Ce choix est aussi absurde que celui de Brüning dans l’Allemagne de 1931 ou de Laval dans la France de 1935, dont on a pu mesurer alors les conséquences. L’on coupe partout dans les dépenses, sans distinction aucune, alors que de l’aveu même du Premier ministre, « nous sommes face à une rupture de croissance comme nous n’en avons jamais connu dans notre histoire récente ». C’est à la fois absurde et tragique.

Car les dépenses publiques ne sont pas un fardeau stérile ; bien au contraire, c’est une partie du chiffre d’affaires du secteur privé. Si vous réduisez ces dépenses, vous réduisez ce chiffre d’affaires et donc les rentrées fiscales : un cercle autodestructeur se met ainsi en place, euthanasiant le service public, paralysant les énergies et instaurant le chaos social.
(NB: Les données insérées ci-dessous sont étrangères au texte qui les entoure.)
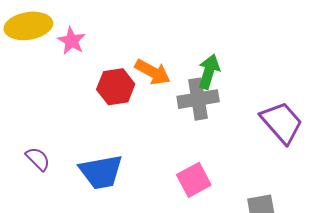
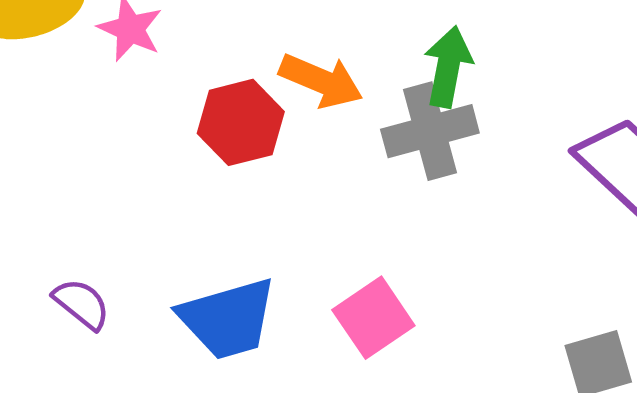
pink square: (194, 180) -> (373, 318), moved

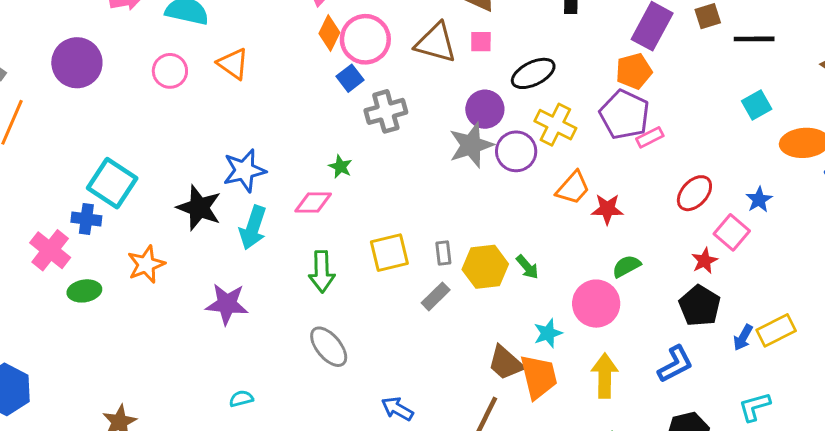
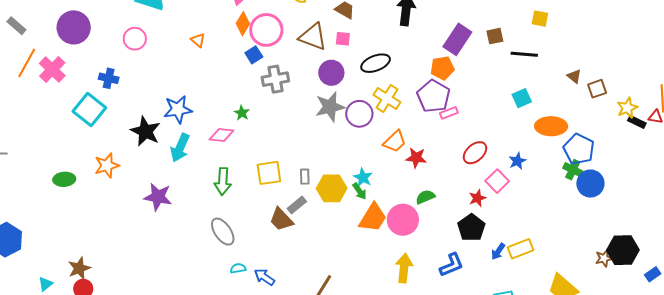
orange triangle: (233, 64) -> (198, 40), moved, size x0.7
purple circle: (485, 109) -> (331, 73), moved
blue cross: (86, 219) -> (109, 78), moved
pink cross: (50, 250) -> (52, 70), moved
cyan star: (548, 333) -> (363, 177), moved, turned -30
brown trapezoid: (506, 363) -> (281, 219), moved
orange trapezoid: (539, 377) -> (373, 218), moved, turned 40
cyan semicircle: (241, 399) -> (238, 268), moved

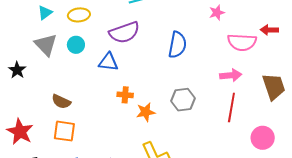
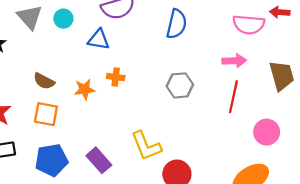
orange star: (146, 112) -> (85, 89), moved

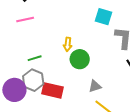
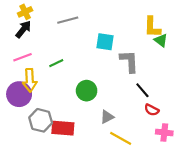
yellow arrow: (68, 44) -> (30, 80), moved, size x1.5
green line: (35, 58) -> (56, 63), moved
purple circle: (14, 90) -> (19, 94), moved

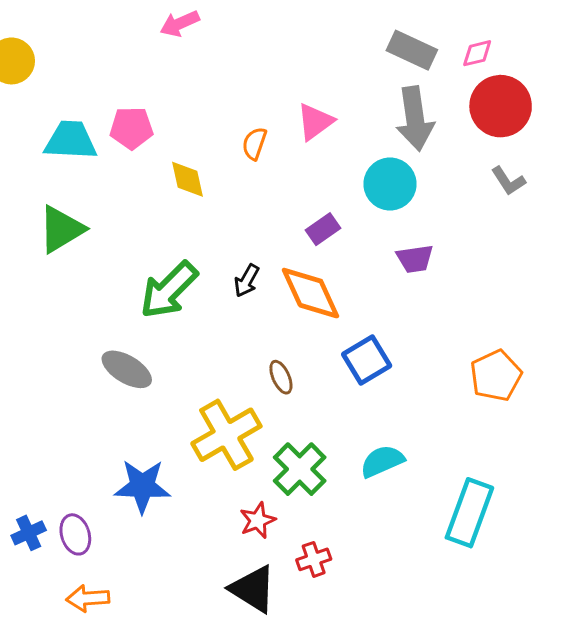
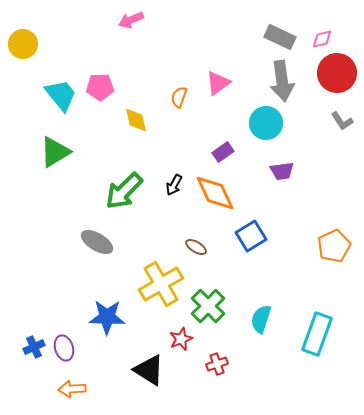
cyan trapezoid: (71, 140) -> (61, 95), turned 48
brown ellipse: (281, 377) -> (196, 247), turned -35
cyan semicircle: (382, 461) -> (261, 319), moved, turned -48
black triangle: (253, 589) -> (149, 370), moved

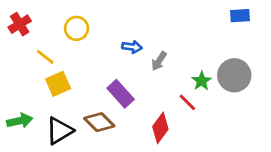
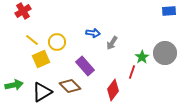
red cross: (20, 24) -> (23, 11), moved
yellow circle: (77, 28) -> (57, 42), moved
red line: (187, 102) -> (132, 72), turned 64

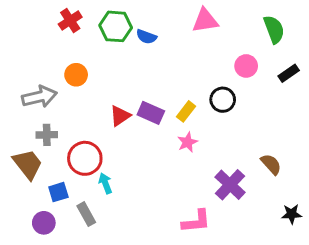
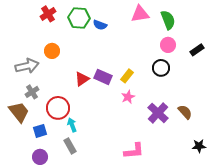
green semicircle: (274, 29) -> (168, 20), moved
black circle: (223, 100) -> (161, 68), moved
gray cross: (47, 135) -> (32, 92), turned -32
purple cross: (230, 185) -> (158, 113), moved
gray rectangle: (86, 214) -> (70, 146), moved
purple circle: (44, 223) -> (40, 157), moved

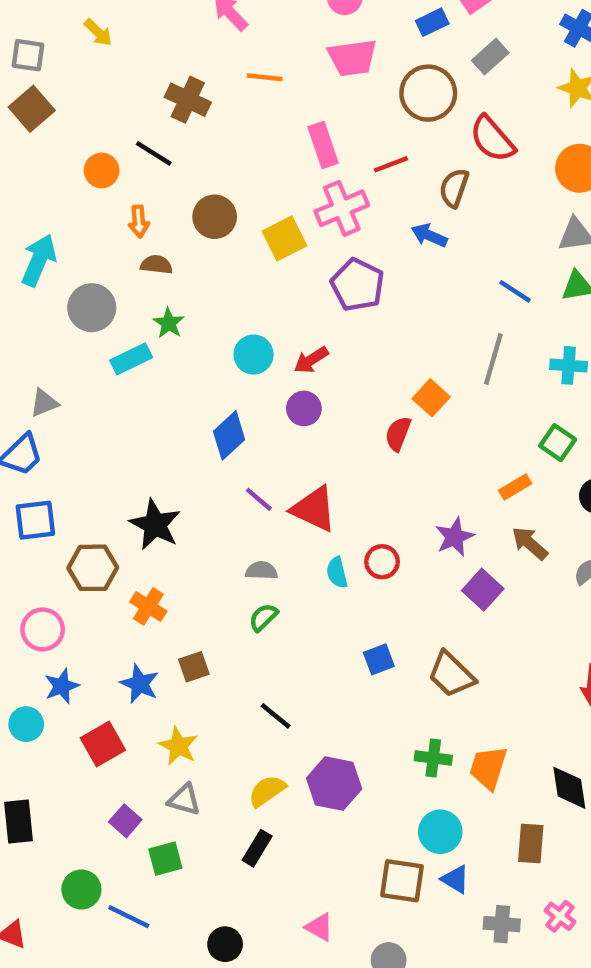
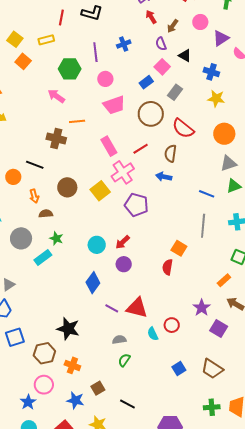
brown cross: (188, 100) -> (56, 138), moved
pink circle: (43, 629) -> (44, 385), moved
blue star: (62, 686) -> (28, 402), moved
black line: (276, 716) -> (127, 404), moved

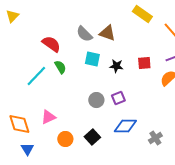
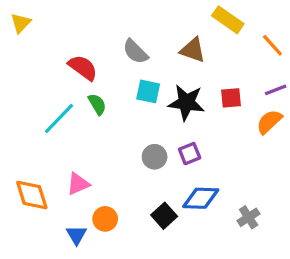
brown triangle: (107, 33) -> (193, 50), moved
black star: (116, 66) -> (186, 103), size x1.6
black square: (92, 137) -> (164, 216), moved
blue triangle: (27, 149) -> (76, 235), moved

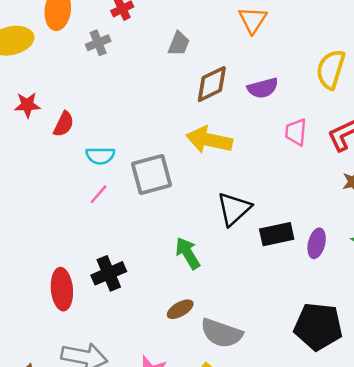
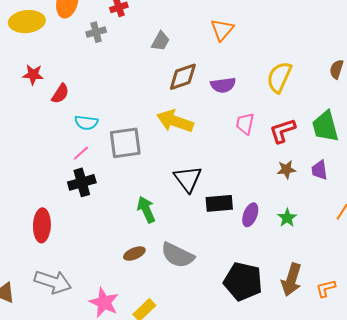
black triangle: (234, 209) -> (188, 179), turned -32
black cross: (109, 273) -> (82, 182), moved
gray semicircle: (222, 333) -> (177, 255), moved

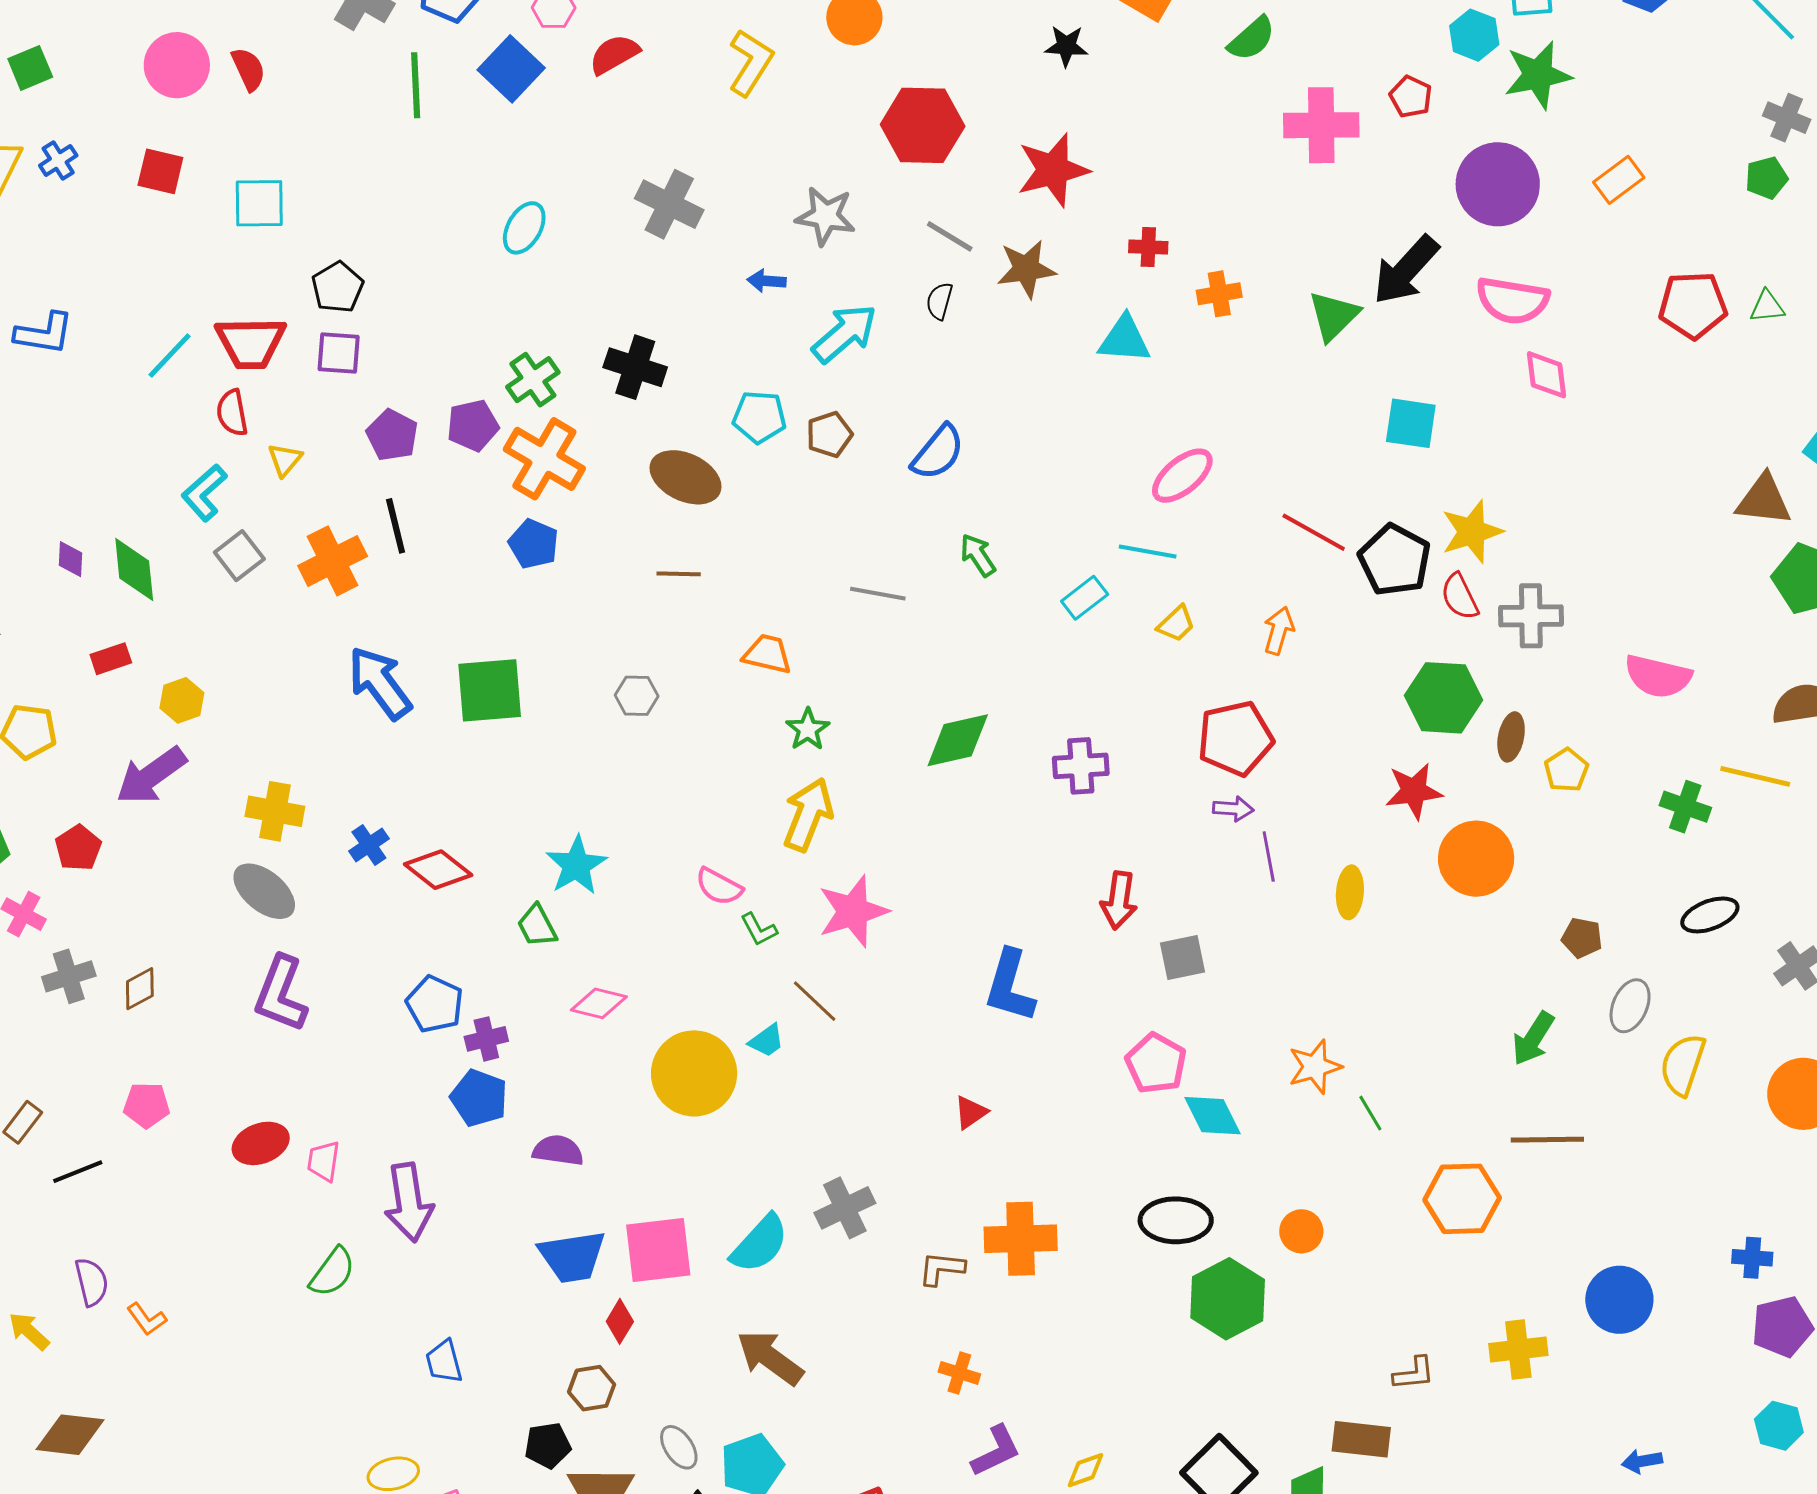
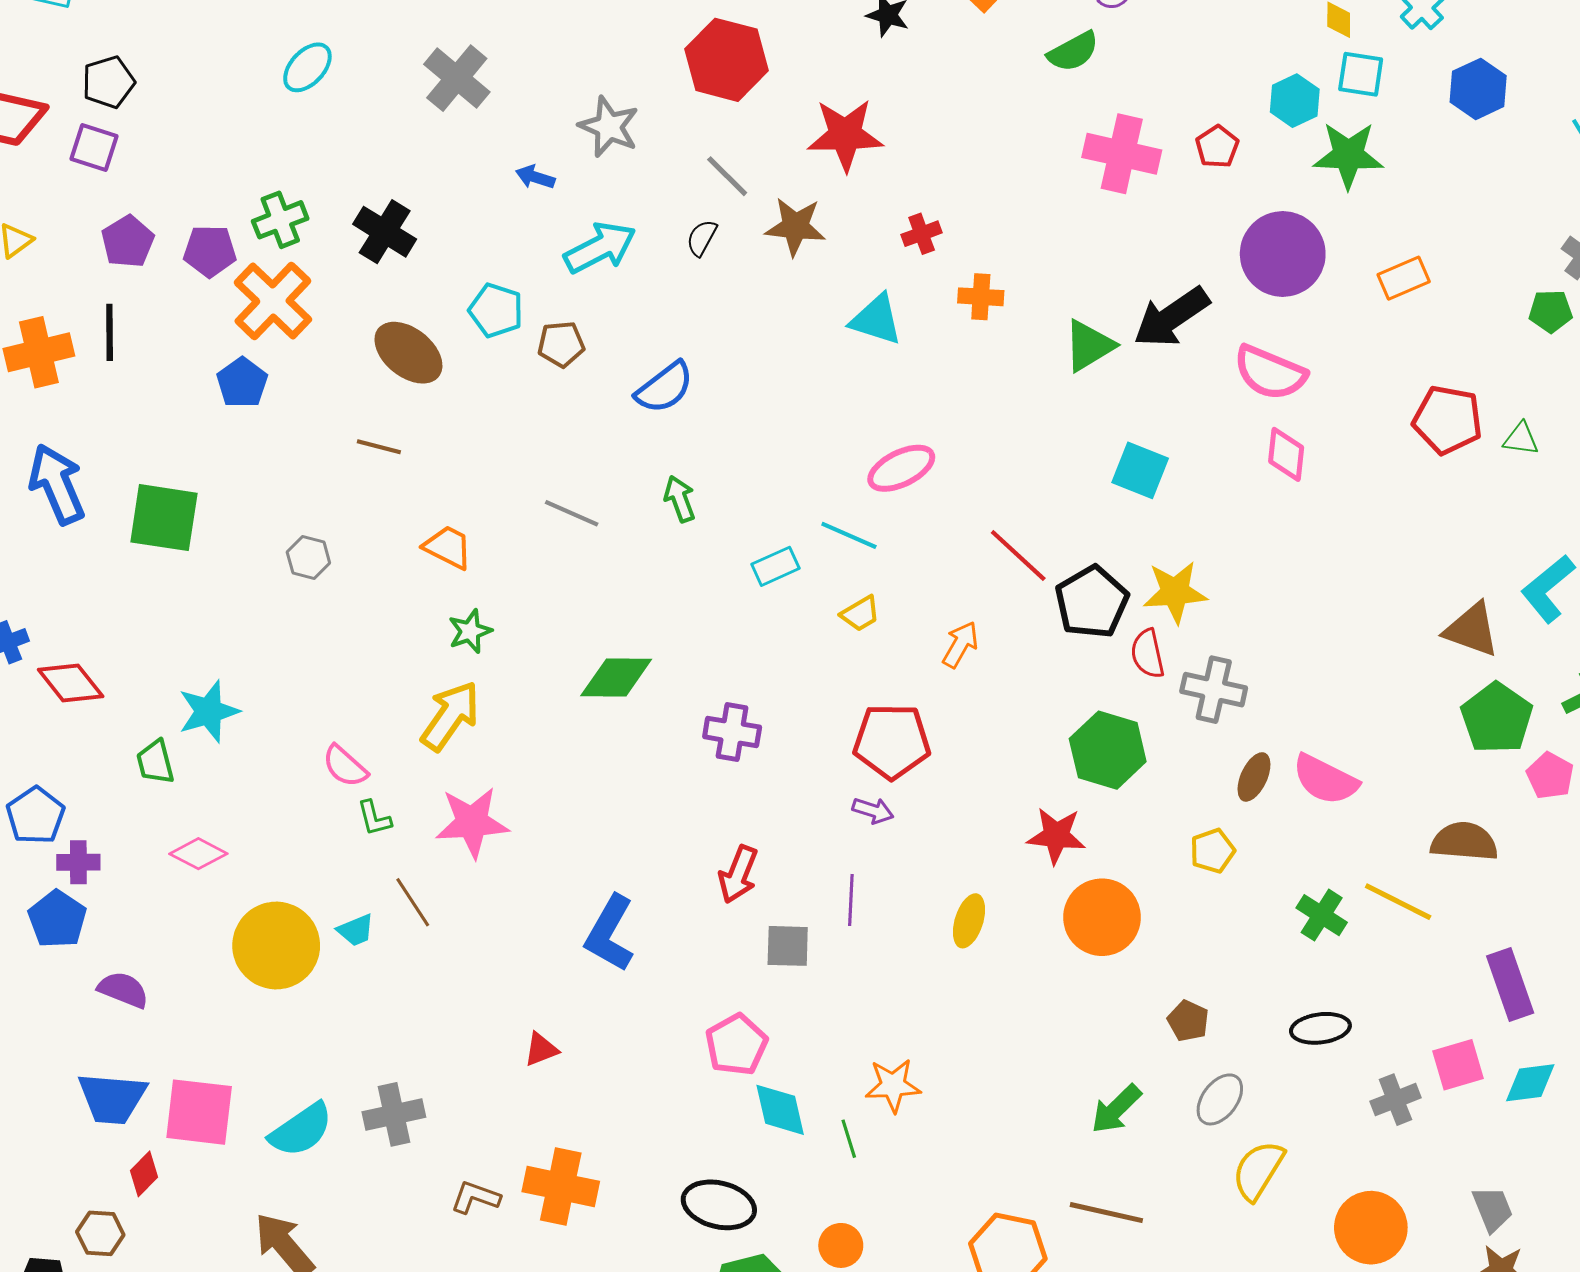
red cross: (1148, 247) -> (922, 234), turned -36
brown ellipse: (1511, 737) -> (1254, 777), moved
purple line: (1269, 856) -> (851, 900), moved
green line: (1370, 1113) -> (849, 1139), moved

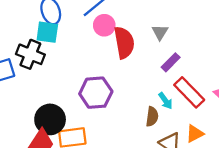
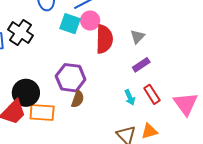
cyan square: (47, 32) -> (70, 24), moved
red rectangle: (189, 92) -> (152, 94), size x0.7
brown semicircle: (152, 117) -> (78, 99), moved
La logique actuelle de réduction des crédits est littéralement folle : réduction des dépenses d’éducation (suppression de 9800 emplois), réduction des dépenses de recherche (suppression des programmes de recherche fondamentale au CNRS, à l’Inserm, au CEA, au CNES...), réduction des dépenses de santé publique (« la Sécurité sociale a été créée pour répondre aux accidents de la vie. Le vieillissement n’en est pas un », assène un Jean-François Mattéi saisi par l’ultra-libéralisme). Bref, on réduit stupidement tout ce qui assure l’avenir de notre pays. Réduction également du nombre de fonctionnaires, réduction des retraites, vente en catastrophe de l’immobilier de l’Etat, bradage de GIAT-Industries, fleuron de notre production militaire, avec 3750 employés licenciés sur 6250 !

Il est clair que les plus ardents partisans de ces choix suicidaires, dans la majorité, sont ceux-là mêmes - n’est-ce pas, M. de Courson ? - qui affirment le plus ardemment leur soumission vis-à-vis des faucons américains.

Si elle continuait, la rigueur que pratiquent aujourd’hui MM. Raffarin et Chirac deviendrait donc mortelle, car elle tuerait le nécessaire retour de l’Etat-nation France sur la scène internationale . Etre en conformité avec la mission que nous assigne notre histoire, c’est-à-dire inspirer une politique de paix par le développement économique mutuel, exige le changement radical de perspective pour lequel nous nous battons ici.